*1213Appeal from an order of the Family Court, Wayne County (John B. Nesbitt, J.), entered August 20, 2003 in a proceeding pursuant to Family Ct Act article 6. The order modified a prior order of visitation.
It is hereby ordered that the order so appealed from be and the same hereby is unanimously affirmed without costs.

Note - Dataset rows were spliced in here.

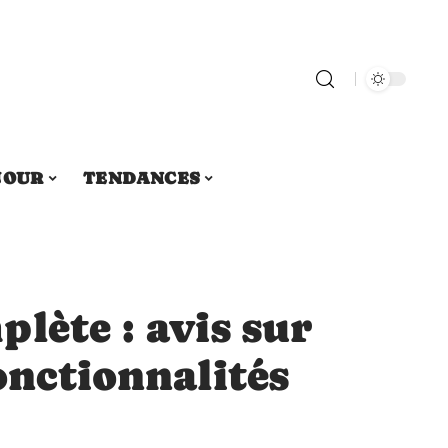
JOUR
TENDANCES
lète : avis sur
onctionnalités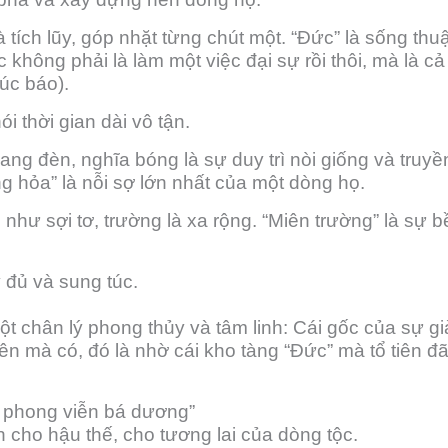
 tích lũy, góp nhặt từng chút một. “Đức” là sống thu
c không phải là làm một việc đại sự rồi thôi, mà là c
húc báo).
i thời gian dài vô tận.
ng đèn, nghĩa bóng là sự duy trì nòi giống và truyề
g hỏa” là nỗi sợ lớn nhất của một dòng họ.
 như sợi tơ, trường là xa rộng. “Miên trường” là sự b
y đủ và sung túc.
 chân lý phong thủy và tâm linh: Cái gốc của sự gi
n mà có, đó là nhờ cái kho tàng “Đức” mà tổ tiên đ
ôn phong viễn bá dương”
 cho hậu thế, cho tương lai của dòng tộc.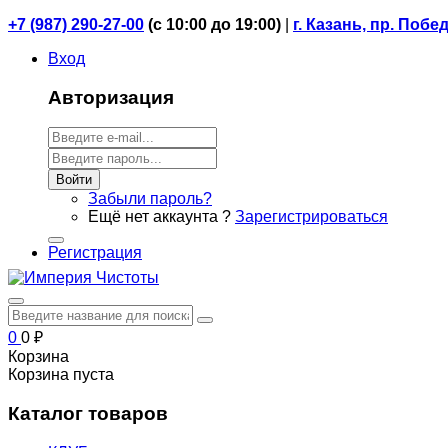
+7 (987) 290-27-00
(
с 10:00 до 19:00)
|
г. Казань, пр. Побе
Вход
Авторизация
Войти
Забыли пароль?
Ещё нет аккаунта ?
Зарегистрироваться
Регистрация
0
0
₽
Корзина
Корзина пуста
Каталог товаров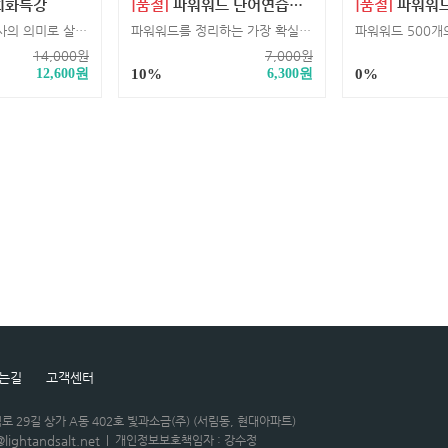
회화특강
[품절]
파워워드 단어연습장(2nd Edition 용)
[품절]
파워워드 한 장 예/복습
전치사와 기본동사의 의미로 살려낸 생생한 숙어, 구동사 학습서
파워워드를 정리하는 가장 확실한 방법
14,000
원
7,000
원
12,600
원
10%
6,300
원
0%
는길
고객센터
로 29길 상가 A동 402호 빛과소금(주) (서림동, 현대아파트)
@lightandsalt.net
|
개인정보보호책임자 : 강수정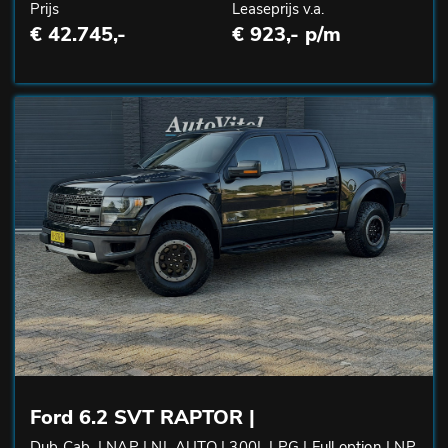
Prijs
Leaseprijs v.a.
€ 42.745,-
€ 923,- p/m
Ford 6.2 SVT RAPTOR |
Dub Cab. | NAP | NL AUTO | 300L LPG | Full option | NP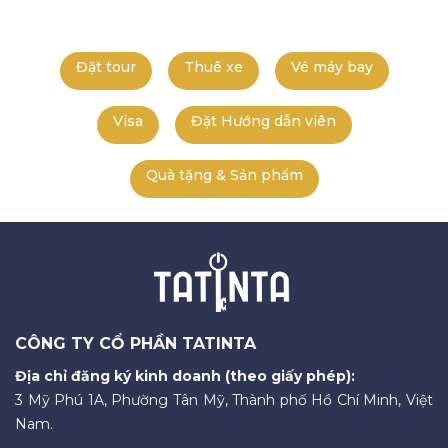
Đặt tour
Thuê xe
Vé máy bay
Visa
Đặt Hướng dẫn viên
Quà tặng & Sản phẩm
CÔNG TY CỔ PHẦN TATINTA
Địa chỉ đăng ký kinh doanh (theo giấy phép):
3 Mỹ Phú 1A, Phường Tân Mỹ, Thành phố Hồ Chí Minh, Việt
Nam.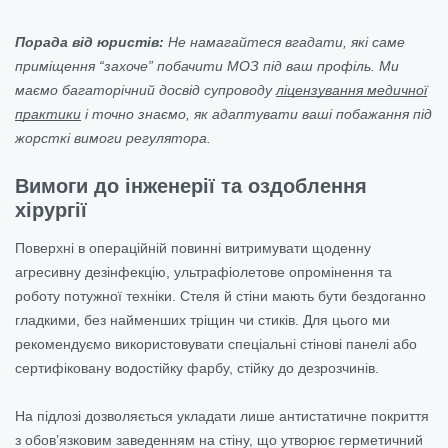
Порада від юристів:
Не намагайтеся вгадати, які саме
приміщення “захоче” побачити МОЗ під ваш профіль. Ми
маємо багаторічний досвід супроводу
ліцензування медичної
практики
і точно знаємо, як адаптувати ваші побажання під
жорсткі вимоги регулятора.
Вимоги до інженерії та оздоблення
хірургії
Поверхні в операційній повинні витримувати щоденну
агресивну дезінфекцію, ультрафіолетове опромінення та
роботу потужної техніки. Стеля й стіни мають бути бездоганно
гладкими, без найменших тріщин чи стиків. Для цього ми
рекомендуємо використовувати спеціальні стінові панелі або
сертифіковану водостійку фарбу, стійку до дезрозчинів.
На підлозі дозволяється укладати лише антистатичне покриття
з обов’язковим заведенням на стіну, що утворює герметичний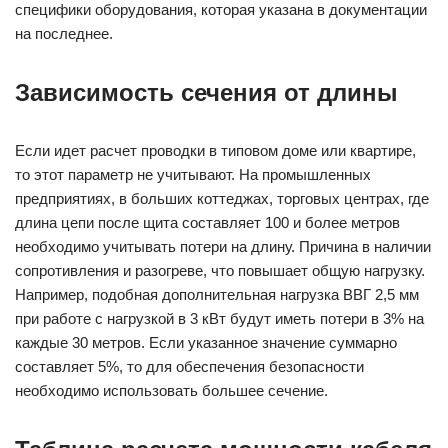
специфики оборудования, которая указана в документации
на последнее.
Зависимость сечения от длины
Если идет расчет проводки в типовом доме или квартире,
то этот параметр не учитывают. На промышленных
предприятиях, в больших коттеджах, торговых центрах, где
длина цепи после щита составляет 100 и более метров
необходимо учитывать потери на длину. Причина в наличии
сопротивления и разогреве, что повышает общую нагрузку.
Например, подобная дополнительная нагрузка ВВГ 2,5 мм
при работе с нагрузкой в 3 кВт будут иметь потери в 3% на
каждые 30 метров. Если указанное значение суммарно
составляет 5%, то для обеспечения безопасности
необходимо использовать большее сечение.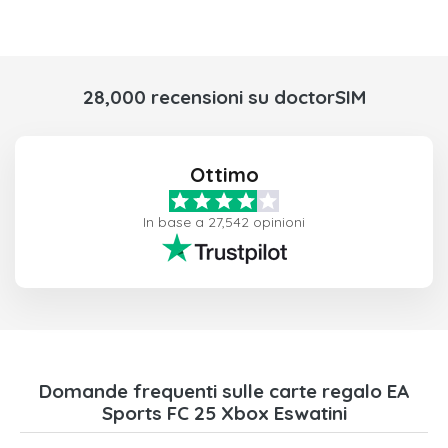
28,000 recensioni su doctorSIM
Ottimo
In base a 27,542 opinioni
Domande frequenti sulle carte regalo EA
Sports FC 25 Xbox Eswatini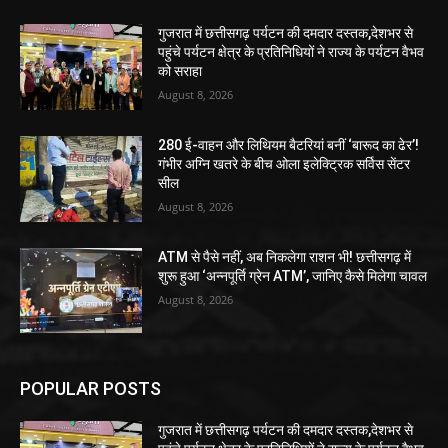
गुजरात में छत्तीसगढ़ पर्यटन की दमदार दस्तक,देशभर से
पहुंचे पर्यटन क्षेत्र के प्रतिनिधियों ने राज्य के पर्यटन वैभव
को सराहा
August 8, 2026
280 ई-वाहन और लिथियम बैटरियां बनीं ‘बारूद का ढेर’!
गंभीर अग्नि खतरे के बीच ओला इलेक्ट्रिक सर्विस सेंटर
सील
August 8, 2026
ATM से पैसे नहीं, अब निकलेगा राशन भी! छत्तीसगढ़ में
शुरू हुआ ‘अन्नपूर्ति ग्रेन ATM’, जानिए कैसे मिलेगा चावल
August 8, 2026
POPULAR POSTS
गुजरात में छत्तीसगढ़ पर्यटन की दमदार दस्तक,देशभर से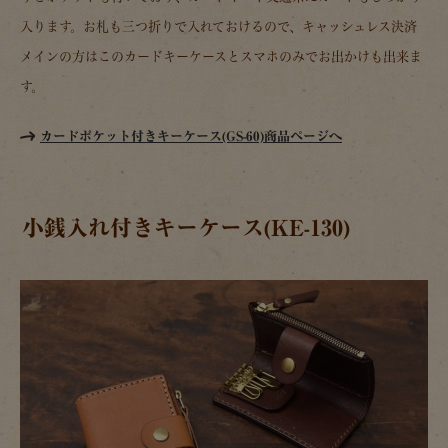
入ります。お札も三つ折りで入れておけるので、キャッシュレス決済
メインの方はこのカードキーケースとスマホのみでお出かけも出来ま
す。
カードポケット付きキーケース(GS-60)商品ページへ
小銭入れ付きキーケース(KE-130)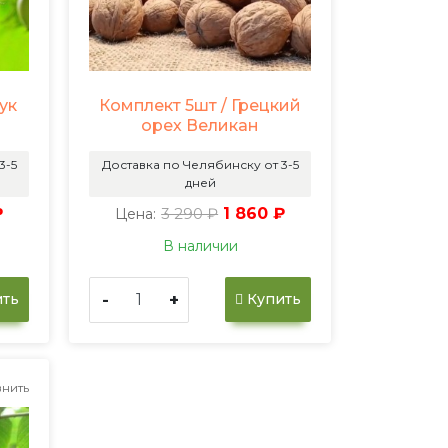
ук
Комплект 5шт / Грецкий
орех Великан
3-5
Доставка по Челябинску от 3-5
дней
₽
3 290 ₽
1 860 ₽
Цена:
В наличии
-
+
ть
Купить
нить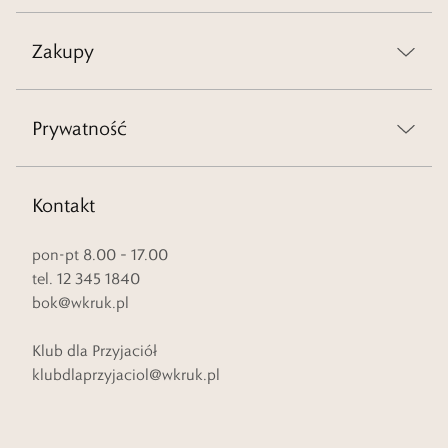
Zakupy
Prywatność
Kontakt
pon-pt 8.00 – 17.00
tel. 12 345 1840
bok@wkruk.pl
Klub dla Przyjaciół
klubdlaprzyjaciol@wkruk.pl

Memorandum:Petitioner, an inmate at Groveland Correctional Facility, commenced this proceeding seeking modification of the visitation provisions of a prior order. Family Court properly denied that part of the petition seeking an expansion of visitation from once a month to twice a month. “Where an order of custody and visitation is entered on stipulation, a court cannot modify that order unless a sufficient change in circumstances—since the time of the stipulation—has been established, and then only where a modification would be in the best interests of the children” (Matter of Watts v Watts, 290 AD2d 822, 823-824 [2002], lv denied 97 NY2d 614 [2002]). Petitioner failed to demonstrate a change in circumstances warranting modification or that expanding visitation would be in the children’s best interests (see Matter of Folsom v Folsom, 286 AD2d 830 [2001], lv denied 97 NY2d 606 [2001]; Matter of Davis v Davis, 232 AD2d 773, 773-774 [1996]). We reject the contention of petitioner that he was denied effective assistance of counsel (see Matter of Schimmel v Schimmel, 262 AD2d 990, 991 [1999], lv denied 93 NY2d 817 [1999]). Present—Pigott, Jr., P.J., Green, Pine, Gorski and Lawton, JJ.